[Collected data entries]
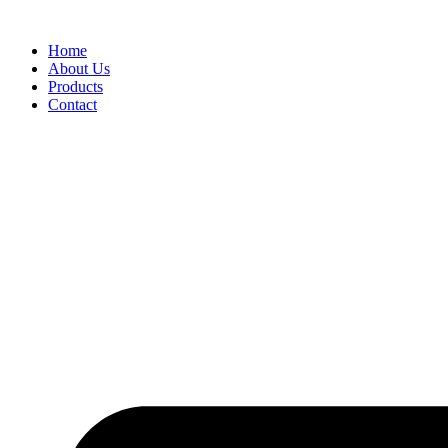
Skip
to
Home
content
About Us
Products
Contact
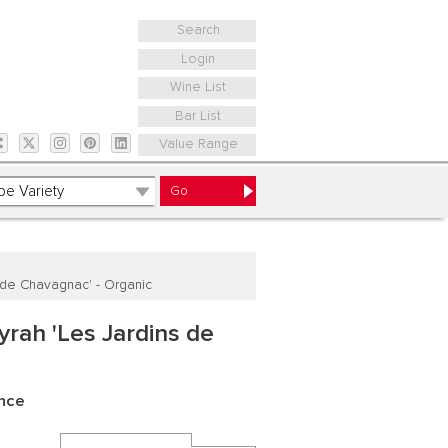
Search
Login
Wine List
Bar List
Value Range
 de Chavagnac' - Organic
rah 'Les Jardins de
ance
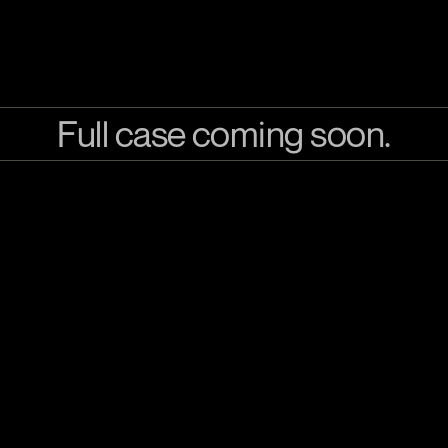
Full case coming soon.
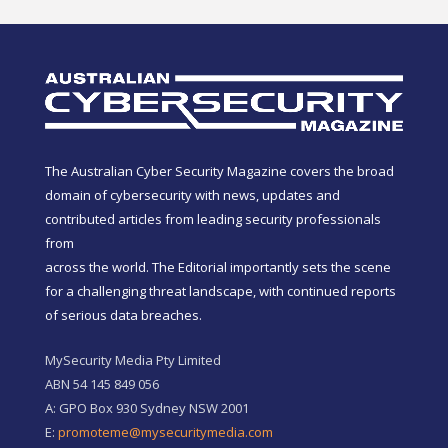
The Australian Cyber Security Magazine covers the broad
domain of cybersecurity with news, updates and
contributed articles from leading security professionals
from
across the world. The Editorial importantly sets the scene
for a challenging threat landscape, with continued reports
of serious data breaches.
MySecurity Media Pty Limited
ABN 54 145 849 056
A: GPO Box 930 Sydney NSW 2001
E:
promoteme@mysecuritymedia.com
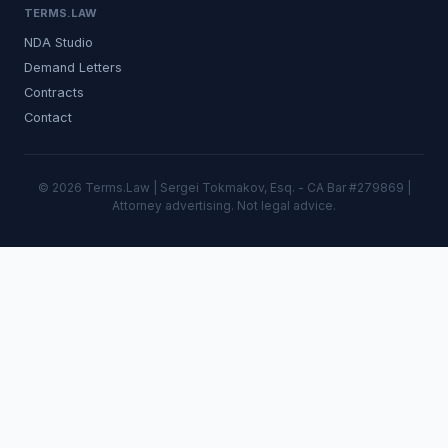
TERMS.LAW
NDA Studio
Demand Letters
Contracts
Contact
© 2026 Terms.Law | Sergei Tokmakov, Esq. - CA Bar #279869 |
Attorney advertising. Not legal advice.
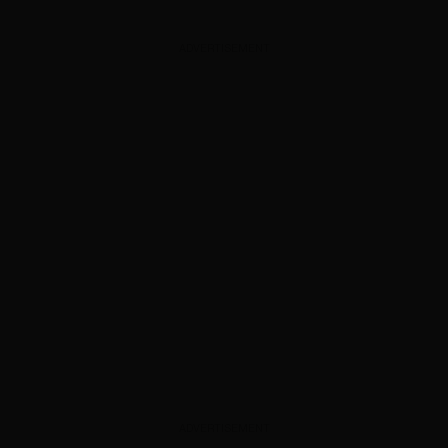
ADVERTISEMENT
ADVERTISEMENT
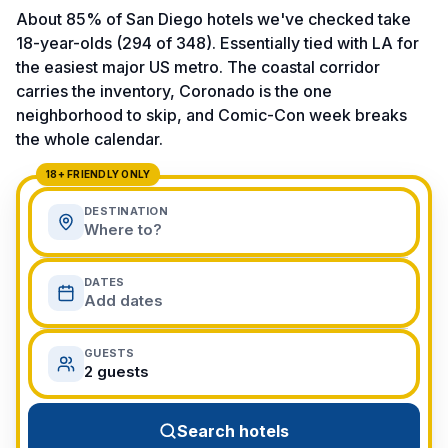
View All Destinations →
About 85% of San Diego hotels we've checked take
18-year-olds (294 of 348). Essentially tied with LA for
the easiest major US metro. The coastal corridor
carries the inventory, Coronado is the one
neighborhood to skip, and Comic-Con week breaks
the whole calendar.
18+ FRIENDLY ONLY
DESTINATION
Where to?
DATES
Add dates
GUESTS
2 guests
Search hotels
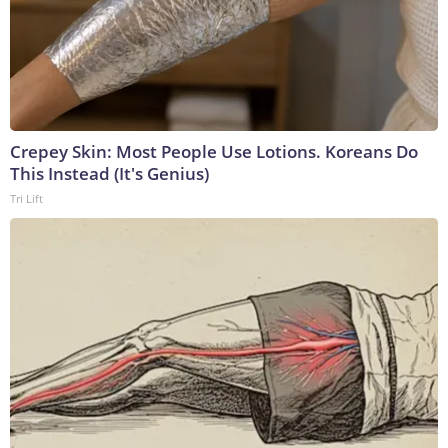
Crepey Skin: Most People Use Lotions. Koreans Do
This Instead (It's Genius)
Tri Lift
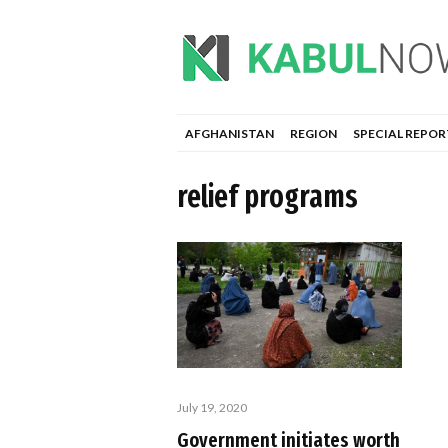
AFGHANISTAN
REGION
SPECIAL REPOR
relief programs
July 19, 2020
Government initiates worth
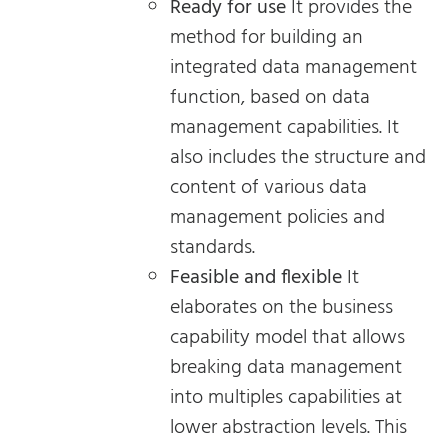
Ready for use
It provides the
method for building an
integrated data management
function, based on data
management capabilities. It
also includes the structure and
content of various data
management policies and
standards.
Feasible and flexible
It
elaborates on the business
capability model that allows
breaking data management
into multiples capabilities at
lower abstraction levels. This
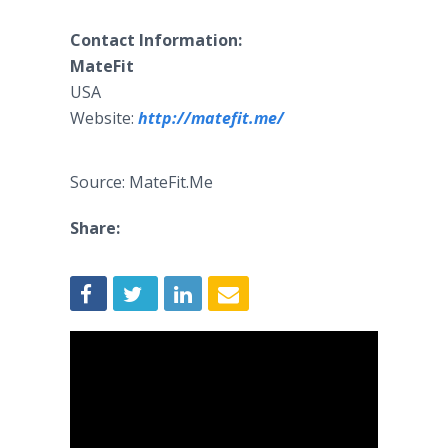
Contact Information:
MateFit
USA
Website:
http://matefit.me/
Source: MateFit.Me
Share:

• EXERCISE
Beginning with the line above that contains "Demand Letters" and ending with the line that contains "content of various data", quote each line exactly, keeping out the pictures.

• OUTPUT BELOW
Demand Letters
Contracts
Contact
© 2026 Terms.Law | Sergei Tokmakov, Esq. - CA Bar #279869 |
Attorney advertising. Not legal advice.
ADVERTISEMENT
ADVERTISEMENT
View All Destinations →
About 85% of San Diego hotels we've checked take
18-year-olds (294 of 348). Essentially tied with LA for
the easiest major US metro. The coastal corridor
carries the inventory, Coronado is the one
neighborhood to skip, and Comic-Con week breaks
the whole calendar.
18+ FRIENDLY ONLY
DESTINATION
Where to?
DATES
Add dates
GUESTS
2 guests
Search hotels
Crepey Skin: Most People Use Lotions. Koreans Do
This Instead (It's Genius)
Tri Lift
AFGHANISTAN
REGION
SPECIAL REPOR
relief programs
July 19, 2020
Government initiates worth
Ready for use
It provides the
method for building an
integrated data management
function, based on data
management capabilities. It
also includes the structure and
content of various data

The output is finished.